Chronique #222 : Waiting Quotes

19 décembre 2005 0 Permalink 0
Anna
Une autre journée qui commence. Mettre un pied par terre, et puis l’autre, enclencher la machine du quotidien, se raccrocher à ce qu’on connaît, les automatismes, et hop, secouer la literie pour donner de l’air, et chasser les miettes, et puis effacer les plis des sueurs de la nuit, oh merde il y a des traces de café sur les draps, il faut les défaire, les tirer jusqu’à ce que les coins cèdent, bordel, je suis si fatiguée, pfff pensais pas que ça serait à ce point, tout de même, et puis les rouler en boule, et bouger du lit vers la machine, s’accroupir sur le parquet de la cuisine, ouvrir le tambour, attraper la lessive et le reste du linge qui attend, tourner le programmateur, appuyer sur l’interrupteur, et puis retourner dans la chambre, direction la commode, ouvrir le tiroir d’en bas, attraper une paire de rechange, et se relever, demi-tour, le lit encore, et voir la tache, la putain de tache de sang, là, à dix centimètres, sur le drap blanc à peine sorti de ce putain de tiroir, et en voir d’autres, à côté, et de plus en plus, et sentir le danger arriver, comme là-bas quand les gouttes pleuvaient sans préavis, menaçant de tout emporter, et alors s’asseoir, comme avant, et lever la tête, quand tu lèves la tête ça s’arrête, même pas peur quand tu lèves la tête, tu fais la fière, c’est toi qui provoque, c’est moi la plus forte…
Je me vide, je me vide de ce sang qui coule interminablement, je cède du terrain à l’intolérable, aux nausées, aux vertiges qui m’attrapent n’importe quand. Qu’est-ce que j’attends. Bordel. Je me défile. Qu’est-ce que j’attends.
Il n’y a plus rien devant, aucun rendez-vous, aucun engagement. L’était furax quand il s’est cassé, tout à l’heure, il a claqué la porte, et c’est tout l’immeuble qui a tremblé. Pas le choix. Préfère être salope que morte. Il ira chasser ailleurs, jouera au grand prédateur, et ça lui passera, pas s’en faire pour ça, pouvais pas lui dire de rester, je veux pas voir son regard changer, non, bientôt il ne restera plus rien, rien, rien de ce corps qu’il baise si bien… Si seulement j’avais pas croisé Emma au tabac. Me faire coincer au tabac. Bordel. Elle fume pas, qu’est-ce qu’elle fout là ?

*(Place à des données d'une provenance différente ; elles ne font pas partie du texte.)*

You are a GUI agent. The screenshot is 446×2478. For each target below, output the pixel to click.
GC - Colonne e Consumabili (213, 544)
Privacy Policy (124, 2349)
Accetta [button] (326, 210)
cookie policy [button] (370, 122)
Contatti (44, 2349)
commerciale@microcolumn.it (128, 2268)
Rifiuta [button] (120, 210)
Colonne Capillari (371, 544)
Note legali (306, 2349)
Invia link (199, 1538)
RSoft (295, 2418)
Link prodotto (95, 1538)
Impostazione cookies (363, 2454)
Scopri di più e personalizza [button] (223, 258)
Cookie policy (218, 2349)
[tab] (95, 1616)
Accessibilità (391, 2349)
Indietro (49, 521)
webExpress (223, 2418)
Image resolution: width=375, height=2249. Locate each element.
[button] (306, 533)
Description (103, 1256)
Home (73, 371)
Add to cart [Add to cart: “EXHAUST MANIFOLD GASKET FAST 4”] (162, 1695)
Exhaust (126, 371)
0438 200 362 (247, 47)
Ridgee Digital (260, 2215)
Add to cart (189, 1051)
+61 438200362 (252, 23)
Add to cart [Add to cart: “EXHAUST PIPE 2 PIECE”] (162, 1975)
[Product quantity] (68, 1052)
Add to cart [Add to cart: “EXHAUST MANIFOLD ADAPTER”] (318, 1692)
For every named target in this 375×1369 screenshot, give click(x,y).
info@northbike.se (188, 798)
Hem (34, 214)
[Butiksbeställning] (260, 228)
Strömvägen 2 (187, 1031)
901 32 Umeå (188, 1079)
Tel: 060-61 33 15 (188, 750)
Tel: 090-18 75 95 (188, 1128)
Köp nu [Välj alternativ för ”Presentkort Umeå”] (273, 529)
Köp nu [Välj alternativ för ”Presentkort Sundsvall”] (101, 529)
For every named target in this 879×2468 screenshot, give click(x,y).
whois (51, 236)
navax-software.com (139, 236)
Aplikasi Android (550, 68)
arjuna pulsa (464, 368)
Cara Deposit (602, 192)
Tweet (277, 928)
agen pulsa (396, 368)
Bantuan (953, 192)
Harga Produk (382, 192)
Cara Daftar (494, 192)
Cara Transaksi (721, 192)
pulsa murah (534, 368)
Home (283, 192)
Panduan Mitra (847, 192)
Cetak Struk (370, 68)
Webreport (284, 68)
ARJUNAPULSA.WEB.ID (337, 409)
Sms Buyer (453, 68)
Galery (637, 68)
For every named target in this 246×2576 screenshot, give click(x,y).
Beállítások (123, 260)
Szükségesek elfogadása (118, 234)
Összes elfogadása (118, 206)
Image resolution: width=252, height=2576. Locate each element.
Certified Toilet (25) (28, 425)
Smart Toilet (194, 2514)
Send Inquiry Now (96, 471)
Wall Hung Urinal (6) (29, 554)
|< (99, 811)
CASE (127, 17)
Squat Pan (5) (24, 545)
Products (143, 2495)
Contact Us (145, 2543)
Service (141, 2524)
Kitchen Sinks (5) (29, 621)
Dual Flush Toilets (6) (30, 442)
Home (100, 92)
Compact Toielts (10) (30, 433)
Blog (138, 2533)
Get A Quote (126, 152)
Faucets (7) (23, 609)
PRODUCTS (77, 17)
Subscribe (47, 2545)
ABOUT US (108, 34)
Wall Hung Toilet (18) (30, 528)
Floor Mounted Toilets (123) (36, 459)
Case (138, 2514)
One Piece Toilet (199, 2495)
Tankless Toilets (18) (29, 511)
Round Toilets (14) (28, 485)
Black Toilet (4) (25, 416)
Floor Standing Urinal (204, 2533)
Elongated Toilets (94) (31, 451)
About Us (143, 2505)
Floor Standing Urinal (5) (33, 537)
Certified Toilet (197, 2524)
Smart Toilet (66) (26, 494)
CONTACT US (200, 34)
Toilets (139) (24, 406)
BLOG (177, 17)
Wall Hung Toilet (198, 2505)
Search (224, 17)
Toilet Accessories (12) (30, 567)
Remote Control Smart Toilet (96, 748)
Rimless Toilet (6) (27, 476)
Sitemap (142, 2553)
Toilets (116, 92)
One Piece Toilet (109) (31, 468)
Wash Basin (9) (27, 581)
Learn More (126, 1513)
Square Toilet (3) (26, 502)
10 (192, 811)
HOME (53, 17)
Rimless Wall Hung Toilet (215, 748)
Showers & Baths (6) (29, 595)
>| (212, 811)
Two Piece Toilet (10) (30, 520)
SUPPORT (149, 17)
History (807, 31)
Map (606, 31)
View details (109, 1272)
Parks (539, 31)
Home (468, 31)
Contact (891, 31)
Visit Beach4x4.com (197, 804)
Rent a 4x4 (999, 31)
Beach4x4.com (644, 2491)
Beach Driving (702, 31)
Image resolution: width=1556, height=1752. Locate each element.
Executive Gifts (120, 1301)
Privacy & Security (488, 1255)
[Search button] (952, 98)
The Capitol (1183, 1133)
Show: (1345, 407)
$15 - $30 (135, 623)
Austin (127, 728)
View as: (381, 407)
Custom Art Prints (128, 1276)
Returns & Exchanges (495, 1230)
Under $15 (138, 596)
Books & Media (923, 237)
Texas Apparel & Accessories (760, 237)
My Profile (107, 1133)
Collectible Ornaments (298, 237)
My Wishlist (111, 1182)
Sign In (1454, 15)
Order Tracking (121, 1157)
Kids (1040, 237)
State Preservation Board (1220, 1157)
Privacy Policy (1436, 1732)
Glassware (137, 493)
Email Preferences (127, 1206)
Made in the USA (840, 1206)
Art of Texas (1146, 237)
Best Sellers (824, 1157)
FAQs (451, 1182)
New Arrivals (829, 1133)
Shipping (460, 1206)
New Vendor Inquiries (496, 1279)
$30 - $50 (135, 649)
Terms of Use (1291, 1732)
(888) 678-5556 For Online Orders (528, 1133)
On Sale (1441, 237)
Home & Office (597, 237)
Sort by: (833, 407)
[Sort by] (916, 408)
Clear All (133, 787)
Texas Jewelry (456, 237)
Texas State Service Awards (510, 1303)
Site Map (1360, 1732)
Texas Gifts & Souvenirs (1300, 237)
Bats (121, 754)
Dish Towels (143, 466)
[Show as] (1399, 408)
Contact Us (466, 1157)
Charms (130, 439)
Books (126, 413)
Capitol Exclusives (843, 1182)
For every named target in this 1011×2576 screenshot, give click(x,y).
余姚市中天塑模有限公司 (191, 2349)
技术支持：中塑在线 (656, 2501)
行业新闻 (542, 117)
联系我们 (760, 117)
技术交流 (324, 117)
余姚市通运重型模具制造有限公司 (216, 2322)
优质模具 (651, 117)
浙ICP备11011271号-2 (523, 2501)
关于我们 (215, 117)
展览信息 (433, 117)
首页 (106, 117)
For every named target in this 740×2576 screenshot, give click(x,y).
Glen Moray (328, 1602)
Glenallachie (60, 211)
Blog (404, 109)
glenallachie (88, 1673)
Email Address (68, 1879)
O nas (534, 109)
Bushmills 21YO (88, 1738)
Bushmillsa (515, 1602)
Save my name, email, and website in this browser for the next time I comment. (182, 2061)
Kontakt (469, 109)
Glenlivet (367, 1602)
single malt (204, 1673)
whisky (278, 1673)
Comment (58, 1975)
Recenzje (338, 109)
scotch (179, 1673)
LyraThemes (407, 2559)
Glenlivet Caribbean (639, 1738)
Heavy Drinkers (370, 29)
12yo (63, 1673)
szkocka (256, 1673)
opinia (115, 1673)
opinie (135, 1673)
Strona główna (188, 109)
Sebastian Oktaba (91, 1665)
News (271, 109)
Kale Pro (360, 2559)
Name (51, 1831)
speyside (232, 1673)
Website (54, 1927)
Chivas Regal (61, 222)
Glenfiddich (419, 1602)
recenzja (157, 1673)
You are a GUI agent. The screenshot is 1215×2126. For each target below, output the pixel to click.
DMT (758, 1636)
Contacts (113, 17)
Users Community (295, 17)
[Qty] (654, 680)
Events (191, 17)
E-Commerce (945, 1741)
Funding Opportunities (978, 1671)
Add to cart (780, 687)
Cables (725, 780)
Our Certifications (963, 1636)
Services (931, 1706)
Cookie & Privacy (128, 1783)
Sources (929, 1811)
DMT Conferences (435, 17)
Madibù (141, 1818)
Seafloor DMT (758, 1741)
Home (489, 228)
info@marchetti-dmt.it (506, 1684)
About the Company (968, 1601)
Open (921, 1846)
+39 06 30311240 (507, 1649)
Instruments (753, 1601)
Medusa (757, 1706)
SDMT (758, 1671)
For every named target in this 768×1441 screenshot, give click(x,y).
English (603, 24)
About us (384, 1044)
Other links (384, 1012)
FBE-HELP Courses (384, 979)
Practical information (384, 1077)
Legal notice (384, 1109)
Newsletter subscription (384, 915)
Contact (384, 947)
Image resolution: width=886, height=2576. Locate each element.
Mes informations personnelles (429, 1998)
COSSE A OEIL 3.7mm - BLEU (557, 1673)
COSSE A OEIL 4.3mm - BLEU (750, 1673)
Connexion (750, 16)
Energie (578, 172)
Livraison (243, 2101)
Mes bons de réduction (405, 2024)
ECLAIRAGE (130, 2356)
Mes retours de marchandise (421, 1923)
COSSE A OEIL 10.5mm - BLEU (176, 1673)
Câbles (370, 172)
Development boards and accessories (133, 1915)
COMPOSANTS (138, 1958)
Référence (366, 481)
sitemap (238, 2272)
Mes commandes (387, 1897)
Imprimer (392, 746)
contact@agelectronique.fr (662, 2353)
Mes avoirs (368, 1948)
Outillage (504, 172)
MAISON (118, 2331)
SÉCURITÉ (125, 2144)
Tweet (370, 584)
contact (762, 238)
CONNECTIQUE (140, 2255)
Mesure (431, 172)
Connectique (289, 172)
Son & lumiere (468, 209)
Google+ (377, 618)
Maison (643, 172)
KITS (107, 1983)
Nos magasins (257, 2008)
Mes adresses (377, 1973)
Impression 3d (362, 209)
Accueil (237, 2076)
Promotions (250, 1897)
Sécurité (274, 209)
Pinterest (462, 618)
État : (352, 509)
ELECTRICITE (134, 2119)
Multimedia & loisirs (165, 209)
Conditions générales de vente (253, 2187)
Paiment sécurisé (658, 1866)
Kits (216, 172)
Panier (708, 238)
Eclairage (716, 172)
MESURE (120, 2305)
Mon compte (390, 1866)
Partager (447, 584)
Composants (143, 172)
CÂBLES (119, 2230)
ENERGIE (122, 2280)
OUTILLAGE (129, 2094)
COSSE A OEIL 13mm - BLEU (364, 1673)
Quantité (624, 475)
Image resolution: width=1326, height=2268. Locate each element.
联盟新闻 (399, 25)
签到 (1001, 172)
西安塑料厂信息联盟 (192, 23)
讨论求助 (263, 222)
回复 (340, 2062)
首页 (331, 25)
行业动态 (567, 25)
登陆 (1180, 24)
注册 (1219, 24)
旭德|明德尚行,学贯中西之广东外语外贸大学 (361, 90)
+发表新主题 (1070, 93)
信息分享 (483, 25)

Elle me tape sur l’épaule. {Hey, Anna, tu fais la morte ?} Je me retourne et la défie, oh Emma chérie, tu vas les regretter ces mots, tu ne pourras pas les oublier, tu voudras ne jamais les avoir prononcés… Je souris, ma voix s’anime, faut occuper le temps et me tirer de là fissa, pas rester là, partir avant qu’elle m’attrape, disparaître avant qu’elle s’inquiète… je fuis mais c’est trop tard, elle me dévisage en silence, et je flanche. Peux pas lutter, des années qu’elle me connaît comme sa poche, tout ce qui a été traversé, le pacte. Dans ses yeux il n’y a plus que la stupeur, l’effroi, ce putain de regard que je ne veux pas voir. Et voilà qu’elle m’engueule. Et voilà le réflexe professionnel, là voilà qui incarne au monde ce truc juste pas possible, non, pas moi, enfin, pourquoi, et voilà qu’elle menace, il lui faut une promesse, tout de suite, sans attendre, {vas te faire mettre avec tes théories, tu vas pas tout foutre en l’air, te laisserai pas nous faire ça, oh, regarde-moi !} Il a fallu céder. Larmes. Peur, tellement peur. Me sens tellement faible, si tu savais. Plutôt mourir qu’abandonner. Peux pas voir ça, tu sais. Ses yeux changer. Mon image transformée. Ça lui couperait les ailes, elle pourrait plus s’envoler. Je raconte et le regard d’Emma, catastrophé. {T’es complètement barrée, ma grande. Tu confonds tout… T’as perdu pieds. Faut te bouger…}

Je baisse la tête. Les draps souillés sur mes genoux trop maigres, des ecchymoses parsemées de la tête aux pieds. Qu’est-ce que j’attends. J’en ai pas terminé avec ce qui s’est initié. Pas oublier ce à quoi je me suis engagée. J’ai trop parlé. Va plus me lâcher. Me taire. Obéïr à sa volonté.

Le sang a séché. Plaie cicatrisée. Rapide caclul mental. L’est encore temps. Encore temps de lancer la bataille. Encore temps pour les médocs, la chimio, le protocole, tout le barnum. Allez. Analyser.